Ospite di Casa Serie A, programma prodotto da Casa Napoli Network e condotto da Max Viggiani, Angelo Bonfrisco ha analizzato con grande lucidità il caso Calulu-Bastoni e più in generale la gestione arbitrale in Serie A. L’ex arbitro ha offerto una lettura tecnica e sistemica, andando oltre il singolo episodio.
“Il doppio giallo deve essere oggetto di revisione”
Bonfrisco parte dal nodo regolamentare legato al VAR:
“Scavalcare un ostacolo che ha creato problemi, partiamo dal concetto regolamentare che riguarda il VAR: è già qualche anno che diciamo che la doppia ammonizione che porta comunque un’espulsione avrebbe dovuto essere oggetto di revisione del VAR perché? Perché un’espulsione può pregiudicare il cammino di una partita perché giochi 10 contro 11. E allora abbiamo detto perché l’espulsione diretta sì e il doppio giallo no?”
Un tema discusso da tempo:
“La prossima riunione che ci sarà il 28 febbraio, ahimè con qualche anno di ritardo, sarà oggetto di modifica. Credo che dal Mondiale sarà messa in onda questa verifica della seconda ammonizione.”
Con una precisazione tecnica:
“Attenzione, la seconda ammonizione è quando viene data e porta all’espulsione, non quando c’è la seconda ammonizione che porterebbe all’espulsione. Poi questo è discutibile perché io dico paradossalmente sarebbe bene farla completa la modifica.”
Il caso Bastoni: “L’errore c’è”
Entrando nel merito dell’episodio di Inter-Juve:
“Il tuffo del giocatore dell’Inter è perfetto, perché lì sembra un chiaro sgambetto e dal campo hai la sensazione del giallo.”
E ancora:
“Dal punto di vista visivo a velocità normale hai l’impressione che lui lo prenda, che ci sia un contatto basso, che ci sia il classico sgambetto. Poi è un’illusione ottica, dovuta al tuffo del giocatore. Però questo è certificato, l’errore c’è.”
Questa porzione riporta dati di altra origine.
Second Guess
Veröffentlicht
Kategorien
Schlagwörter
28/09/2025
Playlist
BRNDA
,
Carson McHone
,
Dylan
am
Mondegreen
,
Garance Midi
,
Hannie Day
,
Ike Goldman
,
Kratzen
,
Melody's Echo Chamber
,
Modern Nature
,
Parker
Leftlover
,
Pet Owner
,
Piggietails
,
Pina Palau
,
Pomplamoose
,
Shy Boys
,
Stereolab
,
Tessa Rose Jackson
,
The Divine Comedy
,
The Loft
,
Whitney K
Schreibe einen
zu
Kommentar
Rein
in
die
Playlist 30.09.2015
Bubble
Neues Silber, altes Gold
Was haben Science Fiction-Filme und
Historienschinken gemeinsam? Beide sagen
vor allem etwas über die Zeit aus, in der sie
Secondo Bonfrisco, è mancata gestione:
“Ma prenditi 4-5 secondi, cavolo, perché è una decisione importante. Sai già che il giocatore è ammonito, stai facendo un’espulsione. Aspetta.”
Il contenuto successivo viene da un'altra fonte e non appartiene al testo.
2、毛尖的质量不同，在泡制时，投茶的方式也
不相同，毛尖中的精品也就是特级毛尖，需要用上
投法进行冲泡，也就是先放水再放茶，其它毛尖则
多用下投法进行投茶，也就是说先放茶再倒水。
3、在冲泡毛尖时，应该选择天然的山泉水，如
Simulazione: “Serve la certezza della pena”
L’ex arbitro allarga il discorso alla cultura della simulazione:
“Le ammonizioni per simulazione sono diventate rare.”
La proposta è chiara:
“Abbiamo il VAR, inseriamo la simulazione nella review del VAR. Vuol dire che tu hai la garanzia della pena.”
E ribadisce:
“Se tu sei certo che vieni beccato, se non dal campo, dal VAR, io penso che ci pensi due volte prima di lasciarti andare.”
Senza puntare il dito sul singolo:
“Non punto mai il dito sul singolo, perché il problema è generale. Se vogliamo alzare il livello del calcio, bisogna cambiare questo punto.”
Pressione e responsabilità
Bonfrisco ha poi sottolineato quanto sia complesso oggi il ruolo dell’arbitro:
“L’arbitro fa in Serie A una percorrenza dagli 11 ai 13 chilometri.”
E ancora:
“Gli hanno dato la bomboletta per la distanza e l’orologio per il gol non gol. Poi deve fare l’annuncio al centrocampo, c’è il microfono, due o tre che gli parlano intanto che corre. Sei un computer e in più devi vedere i falli.”
Sulle minacce ricevute dagli arbitri dopo episodi controversi:
“Cosa inconcepibile. Minacce, follia pura.”
Giustizia sportiva e riforma
Sul piano disciplinare, Bonfrisco è stato netto:
“Il paradosso sapete qual è? Che l’unico che uscirà impunito da questa storia è Bastoni.”
E ha chiarito:
“Non può fare nulla.”
Infine, una riflessione strutturale sull’organizzazione arbitrale:
“Essendo determinante questo ruolo, non può esserci Rocchi e poi l’arbitro, ci dovrebbe essere uno staff, una direzione tecnica. Basta guardare la squadra di calcio. La squadra di calcio ha una struttura e gli arbitri dovrebbero avere una struttura simile.”